23 июня Национальное собрание не повиновалось прямому приказу короля разойтись. «Мы собрались здесь по воле народа, и нас прогнать можно только силой штыков. Передайте это вашему господину», — заявил Мирабо королевскому церемониймейстеру.
Людовик не решился применить силу.
Национальное собрание продолжало работу. К нему присоединялись все новые депутаты от других сословий.
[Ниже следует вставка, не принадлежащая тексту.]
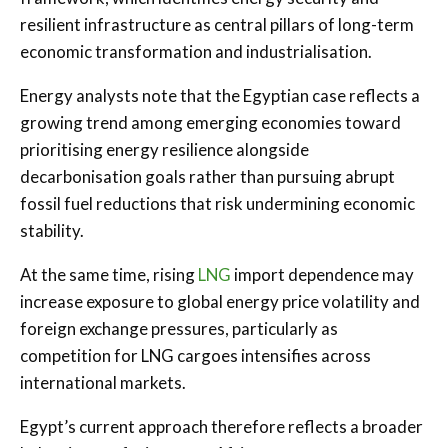
resilient infrastructure as central pillars of long-term
economic transformation and industrialisation.
Energy analysts note that the Egyptian case reflects a
growing trend among emerging economies toward
prioritising energy resilience alongside
decarbonisation goals rather than pursuing abrupt
fossil fuel reductions that risk undermining economic
stability.
At the same time, rising
LNG
import dependence may
increase exposure to global energy price volatility and
foreign exchange pressures, particularly as
competition for LNG cargoes intensifies across
international markets.
Egypt’s current approach therefore reflects a broader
Наступил июль. Город жил, как в самом разгаре сезона. Казалось, никто не покинул столицу, тревожное ожидание выгоняло парижан на улицу. Взвод швейцарской гвардии, молчаливо прошагавший по улице, настораживал людей. Газеты покупались нарасхват. В Пале-Руаяле гудела возбужденная толпа, обсуждая слухи, опережавшие медлительную и сдержанную официальную прессу. С тех пор как герцог Орлеанский примкнул к оппозиции, он открыл ворота своего дворцового сада парижанам, желавшим собираться для обсуждения политических событий. Здесь продавали и раздавали даром афишки, брошюры, множество маленьких, недавно появившихся газет. Раньше в Париже читали только «Меркюр», «Газет де Франс» и «Журналь де Пари». Теперь почти каждый политический деятель имел свою газету. Мирабо издавал «Журналь дез эта женеро», Kappa — «Оратер дез эта женеро». Выходили «Пуан дю жур» Барера, «Курьер» Горза, «Курьер де Франс и де Брабант» Демулена, десятки других изданий. Маленькие и большие, скромные и разноцветные листки пестрели по всему городу на стенах, в руках прохожих, на столиках кофеен и в книжных магазинах. Они сеяли тревоги и надежды, отважно сообщали правду и плели невероятные басни — словом, каждый день несли в столицу сотни выдуманных и истинных новостей.
Эта атмосфера не мешала Давиду работать, напротив, картина будто впитывала в себя царящее вокруг напряжение. Никогда прежде не чувствовал он такой живой связи своего искусства с сегодняшним днем. Страшная жертва, принесенная Брутом во имя долга и свободы, — не была ли она прямым предвестником грядущих событий? Бьющиеся в рыданиях женщины, безмолвие смерти — все это отступает перед служением общественному делу. Кладя мазок на холст, Давид видел на нем взгляд еще не существующих зрителей, не просто любителей живописи, но людей, возбужденных близкой борьбой и готовящихся к ней. Такими, как Брут, должны быть те, кто решился служить свободе. Мужество древних, возродившись на холсте, может стать оружием современников Давида!
Давид не разбирался во всех тонкостях политической борьбы, ему было достаточно видеть основное — идет бой за справедливость. «Брут» создавался одновременно с историей. В иной день, когда картина продвигалась на шаг вперед, происходили события, потрясавшие Париж.
Двор готовил заговор против Национального собрания — это уже переставало быть тайной. За заставами парижане видели военные палатки, солдаты в цветных мундирах иностранных полков почти не говорили по-французски. Это были наемники из Швейцарии, Ирландии, Пруссии. На солдат-французов правительство боялось рассчитывать. Король вел с Национальным собранием вежливые переговоры. Но было ясно, двор сделает все, чтобы как можно скорее разогнать опасных бунтовщиков.
Утром 12 июля Давид с трудом пробирался сквозь толпу на улице Сент-Оноре, перед входом в Пале-Руаяль. Войти в сад было невозможно.
Давид обратился с вопросом к человеку, показавшемуся ему спокойнее других. Это был лавочник из соседнею квартала, знавший Давида в лицо.